Or I would post anything for Melbs, but I shouldn't post this: Part 2Every once in a while, I make a promise without entirely thinking it through. I suddenly find myself saying "Yes, I would be happy to play the role of Blooper the Dog in 'Sunday School Camping Adventure'", and then I spend a number of weeks considering the many, many ways in which I am likely to regret such rashness.
I still have it on video and I solemnly swear that none of you will ever see it. Ever.
To show that I learn little from past mistakes, some time last August I foolishly made a promise to MelbourneGirl, and my other two readers, that I would post the lyrics to the least successful love song ever written.
So, despite deep concerns to the effect that none of you will ever return after reading this post, it's time to start the new year as I intend to continue it but posting stupid stuff that will make you all think less of me.

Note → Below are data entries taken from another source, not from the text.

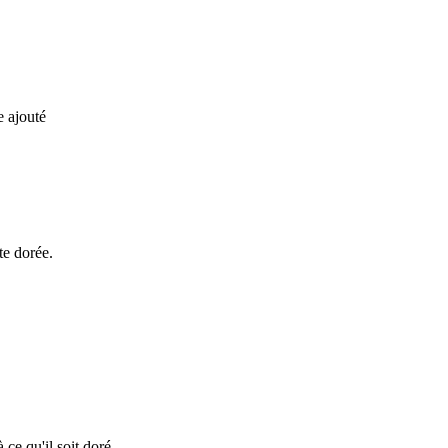
e ajouté
te dorée.
 ce qu'il soit doré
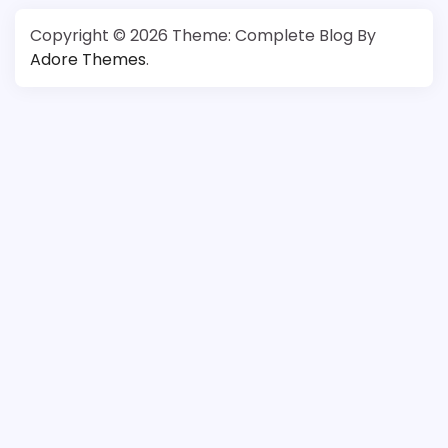
Copyright © 2026
Theme: Complete Blog By
Adore Themes
.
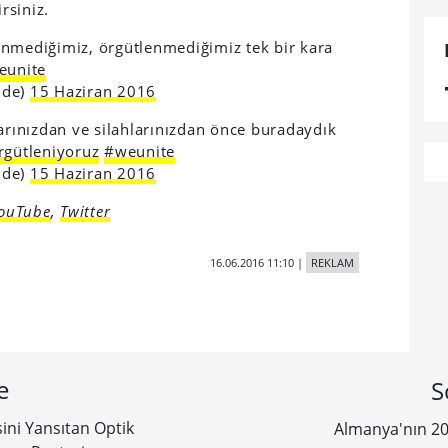
rsiniz.
enmediğimiz, örgütlenmediğimiz tek bir kara
eunite
ide)
15 Haziran 2016
larınızdan ve silahlarınızdan önce buradaydık
rgütleniyoruz
#weunite
ide)
15 Haziran 2016
ouTube
,
Twitter
16.06.2016 11:10
|
REKLAM
e
S
ini Yansıtan Optik
Almanya'nın 20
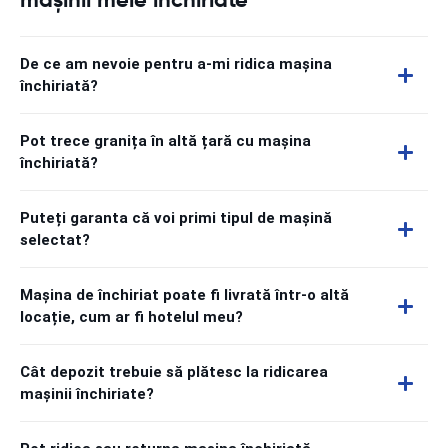
De ce am nevoie pentru a-mi ridica mașina
închiriată?
Pot trece granița în altă țară cu mașina
închiriată?
Puteți garanta că voi primi tipul de mașină
selectat?
Mașina de închiriat poate fi livrată într-o altă
locație, cum ar fi hotelul meu?
Cât depozit trebuie să plătesc la ridicarea
mașinii închiriate?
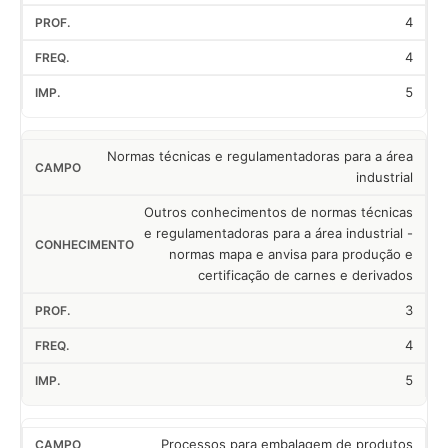
4
4
5
Normas técnicas e regulamentadoras para a área
industrial
Outros conhecimentos de normas técnicas
e regulamentadoras para a área industrial -
normas mapa e anvisa para produção e
certificação de carnes e derivados
3
4
5
Processos para embalagem de produtos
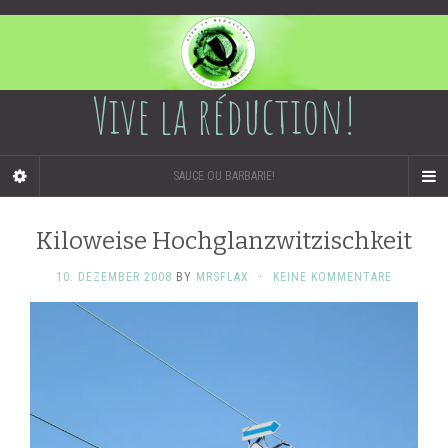
Vive la réduction!
SAUCE OU BARBARIE!
Kiloweise Hochglanzwitzischkeit
10. DEZEMBER 2008
BY
MRSFLAX
·
KEINE KOMMENTARE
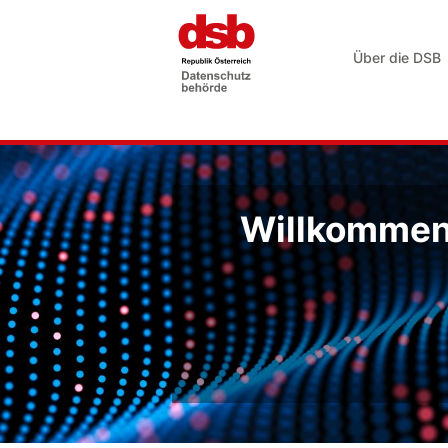
Über die DSB
Willkommen 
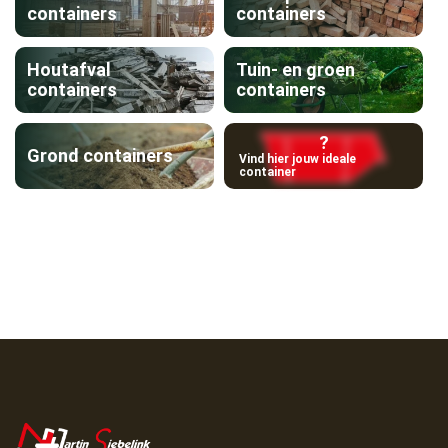
containers
containers
Houtafval
Tuin- en groen
containers
containers
?
Grond containers
Vind hier jouw ideale
container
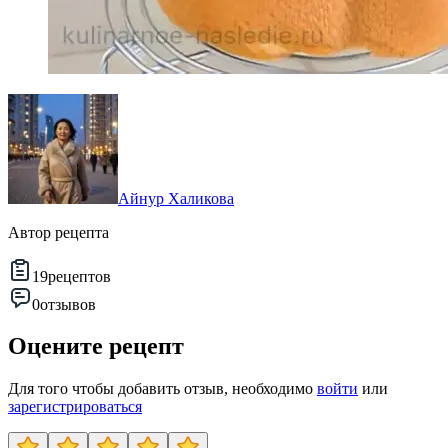
Айнур Халикова
Автор рецепта
19
рецептов
0
отзывов
Оцените рецепт
Для того чтобы добавить отзыв, необходимо
войти
или
зарегистрироваться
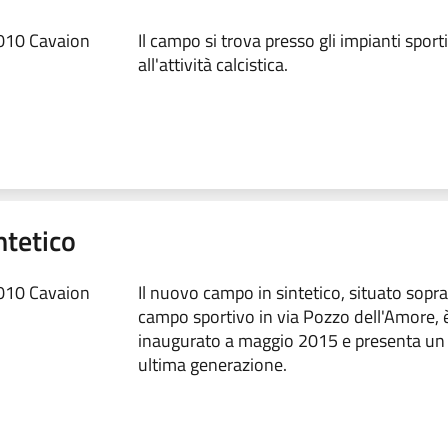
010 Cavaion
Il campo si trova presso gli impianti sporti
all'attività calcistica.
ntetico
010 Cavaion
Il nuovo campo in sintetico, situato sopra
campo sportivo in via Pozzo dell'Amore, 
inaugurato a maggio 2015 e presenta un
ultima generazione.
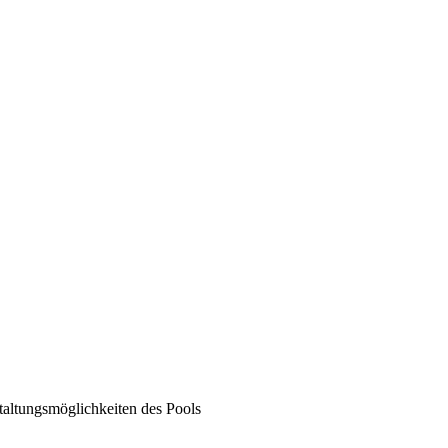
taltungsmöglichkeiten des Pools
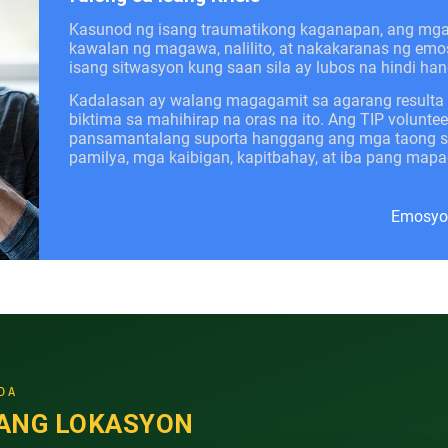
Kasunod ng isang traumatikong kaganapan, ang mg
kawalan ng magawa, nalilito, at nakakaranas ng emo
isang sitwasyon kung saan sila ay lubos na hindi han
Kadalasan ay walang magagamit sa agarang resulta
biktima sa mahihirap na oras na ito. Ang TIP volunte
pansamantalang suporta hanggang ang mga taong sa
pamilya, mga kaibigan, kapitbahay, at iba pang ma
Emosyon
DA
ANG LOKASYON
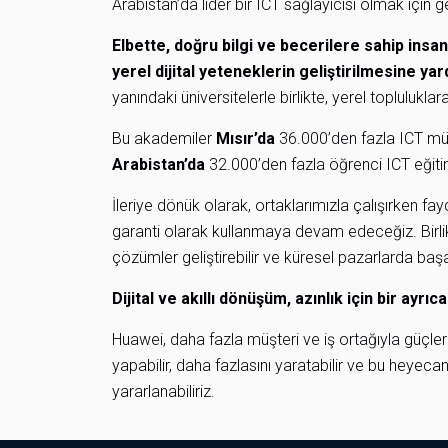
Arabistan’da lider bir ICT sağlayıcısı olmak için ge
Elbette, doğru bilgi ve becerilere sahip insan
yerel dijital yeteneklerin geliştirilmesine ya
yanındaki üniversitelerle birlikte, yerel toplulukl
Bu akademiler
Mısır’da
36.000’den fazla ICT mühe
Arabistan’da
32.000’den fazla öğrenci ICT eğitim
İleriye dönük olarak, ortaklarımızla çalışırken fayd
garanti olarak kullanmaya devam edeceğiz. Birlik
çözümler geliştirebilir ve küresel pazarlarda başar
Dijital ve akıllı dönüşüm, azınlık için bir ayrı
Huawei, daha fazla müşteri ve iş ortağıyla güçlerini
yapabilir, daha fazlasını yaratabilir ve bu heyeca
yararlanabiliriz.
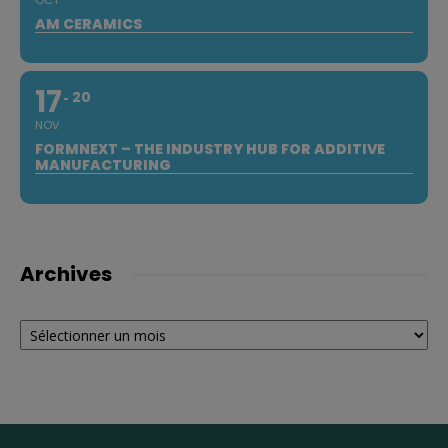
OCT
AM CERAMICS
17
20
NOV
FORMNEXT – THE INDUSTRY HUB FOR ADDITIVE
MANUFACTURING
Archives
Archives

So, with seriously big reservations, I will now post, in full, the lyrics to "Nothing Rhymes with Edwina".
This will, of course, stuff up the anonymity thing good and proper if this blog is ever read by anyone who met me in between 1989 and 1995, that being the length of time for which my annoyingly persistent crush lasted. I'm pretty sure that everyone who met me in that time heard about it at least once.
Except Edwina.
In hindsight, I kind of had that all the wrong way round, really.
Edwina and I grew up together at the same largish church in Melbourne. We were friends but I wanted more and, being to shy, or too scared, to tell her how I felt, I spent many hours moping to the tune of the Bangles' "Be With You". This was stupid beyond belief, but I was young and terribly insecure and these are not character traits that are likely to lead to big Seth Cohen coffee cart moments.
Some time around 1993, Edwina grew, quite reasonably, fed up with the insane internal politics at our church and, realising that she had a driver's licence now, promptly joined a different church several miles away.
We went to different universities and had few mutual friends. We still spoke on the phone from time to time but that was all. Clearly, drastic measures were called for.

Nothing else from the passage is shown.